Problem to work on —
Search the listing below for lines that hold the word "Canada", and report only how many there are.

○ ○ ○

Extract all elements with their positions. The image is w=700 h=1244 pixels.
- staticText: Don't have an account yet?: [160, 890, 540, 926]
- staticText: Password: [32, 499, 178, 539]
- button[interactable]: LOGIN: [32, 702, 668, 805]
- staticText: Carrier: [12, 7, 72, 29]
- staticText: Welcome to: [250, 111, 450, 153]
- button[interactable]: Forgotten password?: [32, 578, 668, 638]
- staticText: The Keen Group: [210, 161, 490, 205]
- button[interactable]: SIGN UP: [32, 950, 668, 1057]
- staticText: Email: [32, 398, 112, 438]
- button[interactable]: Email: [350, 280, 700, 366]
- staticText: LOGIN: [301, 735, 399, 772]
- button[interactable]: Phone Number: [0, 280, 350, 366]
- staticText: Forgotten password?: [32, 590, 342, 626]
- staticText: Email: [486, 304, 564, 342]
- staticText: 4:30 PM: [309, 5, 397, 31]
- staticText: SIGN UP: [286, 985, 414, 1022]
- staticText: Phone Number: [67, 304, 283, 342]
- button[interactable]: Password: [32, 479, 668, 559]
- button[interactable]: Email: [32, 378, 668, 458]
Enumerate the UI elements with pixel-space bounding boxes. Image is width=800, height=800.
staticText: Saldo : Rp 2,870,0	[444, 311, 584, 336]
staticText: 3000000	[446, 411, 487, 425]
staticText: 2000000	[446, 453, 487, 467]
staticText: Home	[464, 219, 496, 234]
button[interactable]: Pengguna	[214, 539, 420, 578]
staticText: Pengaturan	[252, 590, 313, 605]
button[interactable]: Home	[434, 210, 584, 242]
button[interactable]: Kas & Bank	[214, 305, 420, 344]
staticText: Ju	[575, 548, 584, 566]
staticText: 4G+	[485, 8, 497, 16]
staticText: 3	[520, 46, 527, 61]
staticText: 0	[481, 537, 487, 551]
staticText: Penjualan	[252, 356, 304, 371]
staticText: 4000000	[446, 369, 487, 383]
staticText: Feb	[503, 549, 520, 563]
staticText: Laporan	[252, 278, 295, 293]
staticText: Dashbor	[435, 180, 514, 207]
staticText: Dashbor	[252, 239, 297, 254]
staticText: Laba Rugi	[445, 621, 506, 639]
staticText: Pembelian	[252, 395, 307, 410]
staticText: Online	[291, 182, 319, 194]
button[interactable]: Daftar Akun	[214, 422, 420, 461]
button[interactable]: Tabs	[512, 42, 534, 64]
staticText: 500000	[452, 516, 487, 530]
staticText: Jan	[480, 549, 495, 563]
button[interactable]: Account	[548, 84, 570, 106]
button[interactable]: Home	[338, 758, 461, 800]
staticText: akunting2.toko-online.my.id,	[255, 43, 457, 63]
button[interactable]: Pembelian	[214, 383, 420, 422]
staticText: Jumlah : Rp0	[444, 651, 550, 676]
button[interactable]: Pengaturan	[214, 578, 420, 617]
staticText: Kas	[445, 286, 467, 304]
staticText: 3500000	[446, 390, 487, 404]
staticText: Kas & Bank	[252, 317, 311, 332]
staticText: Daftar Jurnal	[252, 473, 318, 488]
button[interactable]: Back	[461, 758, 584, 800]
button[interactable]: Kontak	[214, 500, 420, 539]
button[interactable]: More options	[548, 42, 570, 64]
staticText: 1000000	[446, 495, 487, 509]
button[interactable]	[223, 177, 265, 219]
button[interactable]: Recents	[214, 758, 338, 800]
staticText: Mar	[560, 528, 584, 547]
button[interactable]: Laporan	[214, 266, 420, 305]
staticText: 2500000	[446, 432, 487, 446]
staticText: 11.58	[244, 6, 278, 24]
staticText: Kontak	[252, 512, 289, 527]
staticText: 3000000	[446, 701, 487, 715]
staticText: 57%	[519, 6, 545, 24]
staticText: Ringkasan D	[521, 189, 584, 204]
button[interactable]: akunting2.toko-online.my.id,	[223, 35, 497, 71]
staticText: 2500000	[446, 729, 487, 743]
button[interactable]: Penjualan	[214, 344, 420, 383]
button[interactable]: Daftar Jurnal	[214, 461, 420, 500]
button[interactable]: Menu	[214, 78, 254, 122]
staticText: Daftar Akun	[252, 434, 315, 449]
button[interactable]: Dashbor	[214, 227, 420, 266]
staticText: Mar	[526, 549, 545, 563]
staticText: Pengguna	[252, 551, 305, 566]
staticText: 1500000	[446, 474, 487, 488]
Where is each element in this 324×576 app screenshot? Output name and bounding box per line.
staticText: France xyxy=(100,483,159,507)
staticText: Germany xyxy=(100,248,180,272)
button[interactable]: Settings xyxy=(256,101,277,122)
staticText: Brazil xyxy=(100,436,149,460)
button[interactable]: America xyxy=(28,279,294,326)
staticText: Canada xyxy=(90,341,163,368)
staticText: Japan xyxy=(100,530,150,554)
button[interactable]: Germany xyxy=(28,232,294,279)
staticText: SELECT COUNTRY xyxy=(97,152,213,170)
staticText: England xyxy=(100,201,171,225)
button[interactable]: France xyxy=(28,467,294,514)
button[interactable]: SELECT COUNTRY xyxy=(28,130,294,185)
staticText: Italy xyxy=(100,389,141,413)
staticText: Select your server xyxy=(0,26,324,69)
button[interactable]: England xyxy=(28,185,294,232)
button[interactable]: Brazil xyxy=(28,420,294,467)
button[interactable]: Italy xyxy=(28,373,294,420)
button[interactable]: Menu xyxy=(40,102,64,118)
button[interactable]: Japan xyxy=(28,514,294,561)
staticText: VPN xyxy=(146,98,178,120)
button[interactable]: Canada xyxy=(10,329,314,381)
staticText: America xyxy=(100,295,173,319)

○ ○ ○

Expected answer —
2